2. Second, I learn that it pays off to follow the Lord wholeheartedly. Keep in mind that the reason why Jacob pronounced an uncommon blessing over Joseph and his sons Ephraim and Manasseh is because Joseph followed the Lord wholeheartedly (v9). Joseph trusted in the Lord and did what was right even during the many years when he experienced incredible disappointment, heartbreak and betrayal while faithfully going about his responsibilities. Joseph’s life goes to show that when you follow the Lord wholeheartedly, uncommon blessing will be given to you.

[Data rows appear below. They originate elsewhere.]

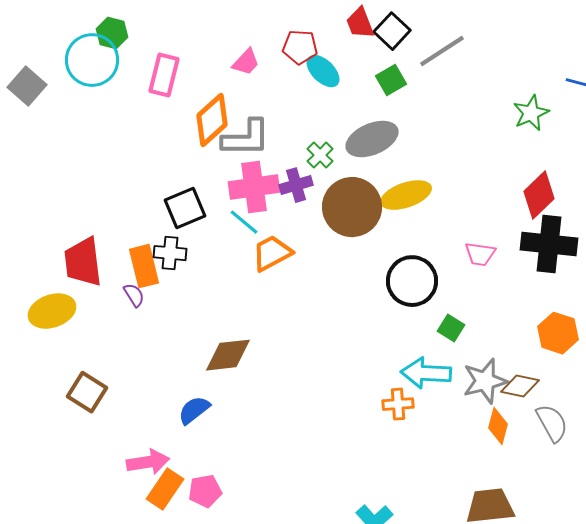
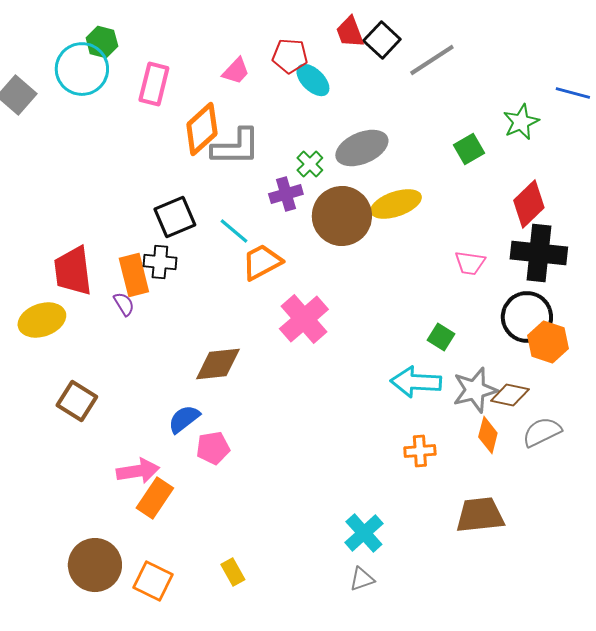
green square: (391, 80) -> (469, 149), moved
pink cross: (254, 187) -> (304, 319), moved, turned -33
black circle: (412, 281) -> (527, 317), moved
orange cross: (398, 404) -> (420, 451), moved
gray semicircle: (552, 423) -> (542, 432), turned -87
pink pentagon: (205, 491) -> (213, 448), moved

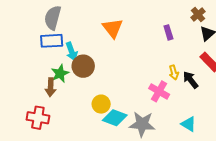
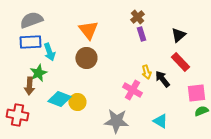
brown cross: (198, 15) -> (137, 17), moved
gray semicircle: (53, 18) -> (31, 20), turned 55
brown circle: (83, 66) -> (86, 58), moved
cyan diamond: (115, 118) -> (59, 99), moved

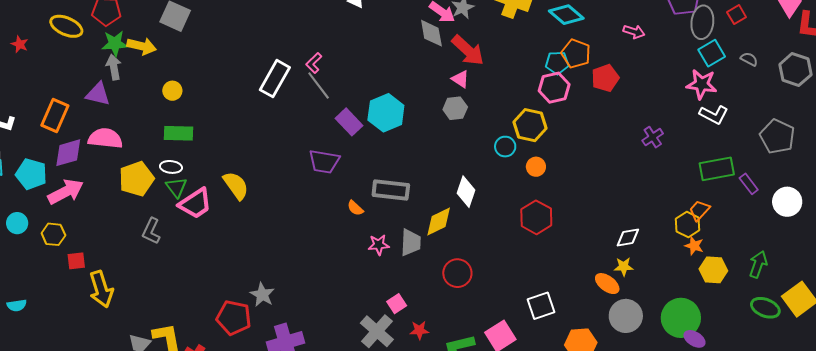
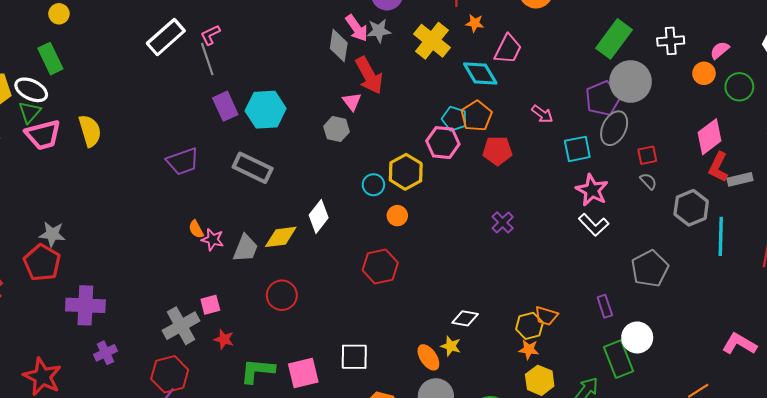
red square: (737, 15) -> (647, 155), moved
cyan square: (712, 53) -> (577, 149), moved
green rectangle: (179, 133) -> (50, 59), turned 44
purple cross: (653, 137) -> (503, 222), moved, turned -30
purple trapezoid: (324, 162) -> (183, 161), moved, turned -48
white ellipse: (171, 167) -> (31, 90), size x1.4
green rectangle: (717, 169) -> (618, 359), moved, turned 60
gray rectangle: (391, 190) -> (253, 168), moved
orange semicircle: (355, 208) -> (196, 229), moved
orange trapezoid: (699, 210) -> (546, 316), turned -135
orange star: (694, 246) -> (529, 349), turned -30
gray star: (262, 295) -> (52, 234), moved, turned 30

We see these truths at work in the life of Caleb. Because Caleb followed the Lord “wholeheartedly” (v9), Moses spoke a promise of blessing over Caleb’s life that Caleb never forgot. As a result, Caleb got land of his own, unlike any other person in all of Israel. It pays to follow God wholeheartedly and to receive by faith blessings from godly people in your life.
Like Joseph and Caleb, when with faith you receive blessing from godly people in your life and when you follow the Lord wholeheartedly, you receive uncommon blessing, not just for yourself but for your descendants after you.
Heavenly Father, thank You for every blessing that others have pronounced over my life. Thank You that when we follow You wholeheartedly, uncommon blessing will be given to us. May I follow You like Caleb and Joseph and be uncommonly blessed as a result. In Jesus’ name, AMEN!